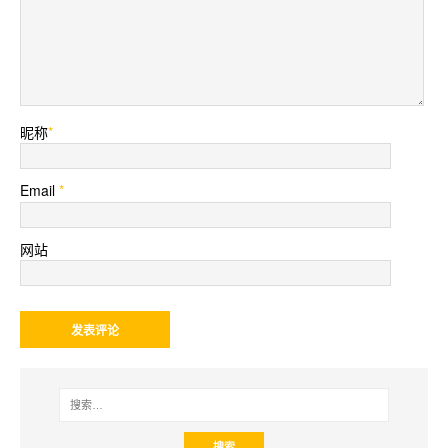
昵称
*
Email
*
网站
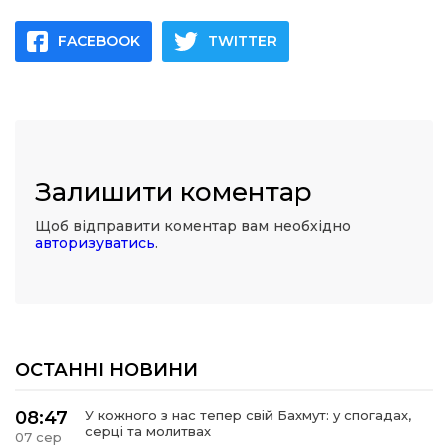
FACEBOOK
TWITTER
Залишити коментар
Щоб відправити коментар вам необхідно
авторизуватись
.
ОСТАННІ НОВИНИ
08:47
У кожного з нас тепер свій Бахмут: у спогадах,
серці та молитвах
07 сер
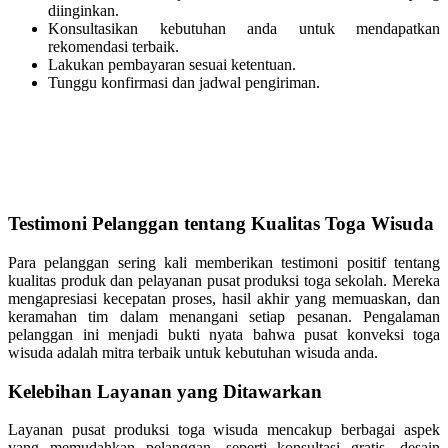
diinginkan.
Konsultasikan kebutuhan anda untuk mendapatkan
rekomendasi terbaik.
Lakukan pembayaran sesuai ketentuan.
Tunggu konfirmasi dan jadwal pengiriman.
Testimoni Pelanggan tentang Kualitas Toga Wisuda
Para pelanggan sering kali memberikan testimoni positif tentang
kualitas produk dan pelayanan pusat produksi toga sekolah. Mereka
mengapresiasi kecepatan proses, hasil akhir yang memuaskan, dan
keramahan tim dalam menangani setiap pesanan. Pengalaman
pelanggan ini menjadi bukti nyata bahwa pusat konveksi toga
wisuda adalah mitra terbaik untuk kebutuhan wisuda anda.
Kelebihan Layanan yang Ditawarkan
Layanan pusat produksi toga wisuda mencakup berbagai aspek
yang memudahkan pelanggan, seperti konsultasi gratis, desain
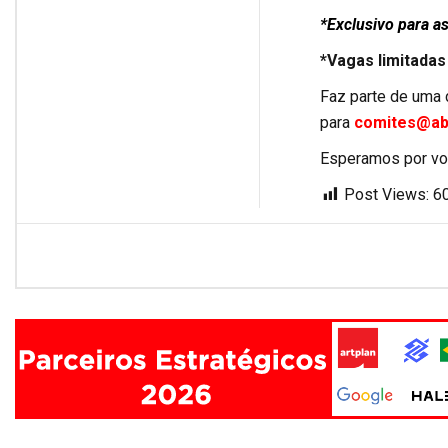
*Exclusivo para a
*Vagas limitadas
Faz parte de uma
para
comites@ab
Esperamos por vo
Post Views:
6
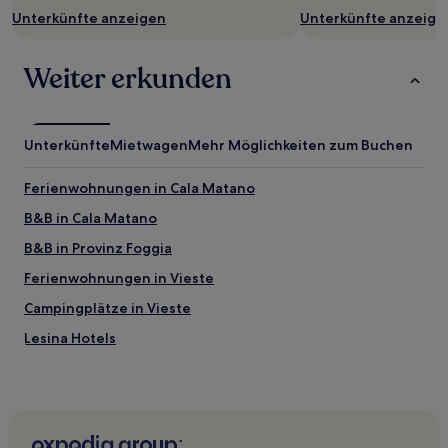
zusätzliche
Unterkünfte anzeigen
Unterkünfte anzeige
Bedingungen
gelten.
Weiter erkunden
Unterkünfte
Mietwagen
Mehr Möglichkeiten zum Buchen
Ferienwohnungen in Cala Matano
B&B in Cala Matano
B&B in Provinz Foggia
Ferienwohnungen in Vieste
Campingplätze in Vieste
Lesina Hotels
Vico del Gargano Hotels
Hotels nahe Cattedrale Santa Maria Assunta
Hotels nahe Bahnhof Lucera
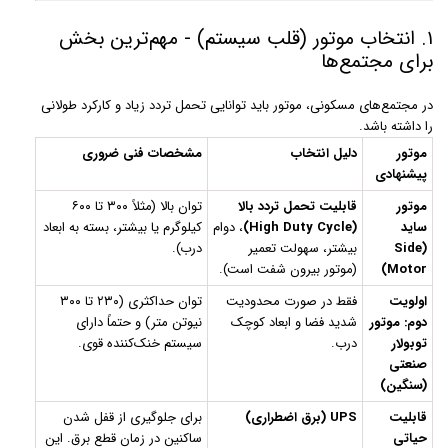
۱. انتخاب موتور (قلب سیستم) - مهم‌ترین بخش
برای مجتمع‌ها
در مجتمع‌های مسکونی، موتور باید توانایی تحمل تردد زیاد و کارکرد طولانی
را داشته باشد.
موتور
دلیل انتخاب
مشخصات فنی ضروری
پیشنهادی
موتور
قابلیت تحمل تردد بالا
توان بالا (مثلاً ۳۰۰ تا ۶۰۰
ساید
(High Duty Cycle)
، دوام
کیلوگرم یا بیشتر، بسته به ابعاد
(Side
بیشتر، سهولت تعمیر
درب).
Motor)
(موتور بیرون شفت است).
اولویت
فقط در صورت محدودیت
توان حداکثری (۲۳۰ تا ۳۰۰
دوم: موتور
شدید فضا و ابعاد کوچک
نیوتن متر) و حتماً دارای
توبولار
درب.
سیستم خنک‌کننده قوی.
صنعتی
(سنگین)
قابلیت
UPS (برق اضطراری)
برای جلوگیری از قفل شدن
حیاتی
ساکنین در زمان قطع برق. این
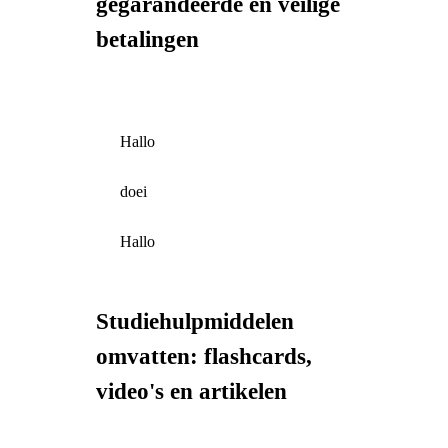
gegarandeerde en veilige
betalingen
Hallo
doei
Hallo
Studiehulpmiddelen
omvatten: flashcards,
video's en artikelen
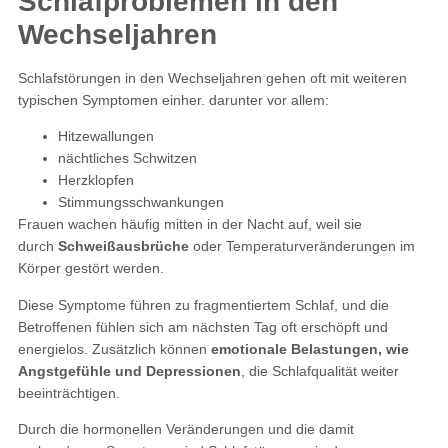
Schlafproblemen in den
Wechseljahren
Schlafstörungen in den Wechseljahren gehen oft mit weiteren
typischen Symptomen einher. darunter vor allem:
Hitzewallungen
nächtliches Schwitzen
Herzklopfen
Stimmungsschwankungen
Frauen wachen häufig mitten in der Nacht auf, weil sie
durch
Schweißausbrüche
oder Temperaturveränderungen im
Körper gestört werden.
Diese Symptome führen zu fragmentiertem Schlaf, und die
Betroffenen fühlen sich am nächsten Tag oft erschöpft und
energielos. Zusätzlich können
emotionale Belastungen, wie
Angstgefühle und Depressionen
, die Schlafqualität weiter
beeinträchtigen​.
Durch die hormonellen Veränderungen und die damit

════════════════════

▶ **Work required**
What is needed is every record above printed exactly, with no pictures.

▶ **Written response**
昵称
*
Email
*
网站
FACEBOOK
TWITTER
Залишити коментар
Щоб відправити коментар вам необхідно
авторизуватись
.
ОСТАННІ НОВИНИ
08:47
У кожного з нас тепер свій Бахмут: у спогадах,
серці та молитвах
07 сер
diinginkan.
Konsultasikan kebutuhan anda untuk mendapatkan
rekomendasi terbaik.
Lakukan pembayaran sesuai ketentuan.
Tunggu konfirmasi dan jadwal pengiriman.
Testimoni Pelanggan tentang Kualitas Toga Wisuda
Para pelanggan sering kali memberikan testimoni positif tentang
kualitas produk dan pelayanan pusat produksi toga sekolah. Mereka
mengapresiasi kecepatan proses, hasil akhir yang memuaskan, dan
keramahan tim dalam menangani setiap pesanan. Pengalaman
pelanggan ini menjadi bukti nyata bahwa pusat konveksi toga
wisuda adalah mitra terbaik untuk kebutuhan wisuda anda.
Kelebihan Layanan yang Ditawarkan
Layanan pusat produksi toga wisuda mencakup berbagai aspek
yang memudahkan pelanggan, seperti konsultasi gratis, desain
*Exclusivo para a
*Vagas limitadas
Faz parte de uma
para
comites@ab
Esperamos por vo
Post Views:
6
zusätzliche
Unterkünfte anzeigen
Unterkünfte anzeige
Bedingungen
gelten.
Weiter erkunden
Unterkünfte
Mietwagen
Mehr Möglichkeiten zum Buchen
Ferienwohnungen in Cala Matano
B&B in Cala Matano
B&B in Provinz Foggia
Ferienwohnungen in Vieste
Campingplätze in Vieste
Lesina Hotels
Vico del Gargano Hotels
Hotels nahe Cattedrale Santa Maria Assunta
Hotels nahe Bahnhof Lucera
۱. انتخاب موتور (قلب سیستم) - مهم‌ترین بخش
برای مجتمع‌ها
در مجتمع‌های مسکونی، موتور باید توانایی تحمل تردد زیاد و کارکرد طولانی
را داشته باشد.
موتور
دلیل انتخاب
مشخصات فنی ضروری
پیشنهادی
موتور
قابلیت تحمل تردد بالا
توان بالا (مثلاً ۳۰۰ تا ۶۰۰
ساید
(High Duty Cycle)
، دوام
کیلوگرم یا بیشتر، بسته به ابعاد
(Side
بیشتر، سهولت تعمیر
درب).
Motor)
(موتور بیرون شفت است).
اولویت
فقط در صورت محدودیت
توان حداکثری (۲۳۰ تا ۳۰۰
دوم: موتور
شدید فضا و ابعاد کوچک
نیوتن متر) و حتماً دارای
توبولار
درب.
سیستم خنک‌کننده قوی.
صنعتی
(سنگین)
قابلیت
UPS (برق اضطراری)
برای جلوگیری از قفل شدن
حیاتی
ساکنین در زمان قطع برق. این
gegarandeerde en veilige
betalingen
Hallo
doei
Hallo
Studiehulpmiddelen
omvatten: flashcards,
video's en artikelen
Schlafproblemen in den
Wechseljahren
Schlafstörungen in den Wechseljahren gehen oft mit weiteren
typischen Symptomen einher. darunter vor allem:
Hitzewallungen
nächtliches Schwitzen
Herzklopfen
Stimmungsschwankungen
Frauen wachen häufig mitten in der Nacht auf, weil sie
durch
Schweißausbrüche
oder Temperaturveränderungen im
Körper gestört werden.
Diese Symptome führen zu fragmentiertem Schlaf, und die
Betroffenen fühlen sich am nächsten Tag oft erschöpft und
energielos. Zusätzlich können
emotionale Belastungen, wie
Angstgefühle und Depressionen
, die Schlafqualität weiter
beeinträchtigen​.
Durch die hormonellen Veränderungen und die damit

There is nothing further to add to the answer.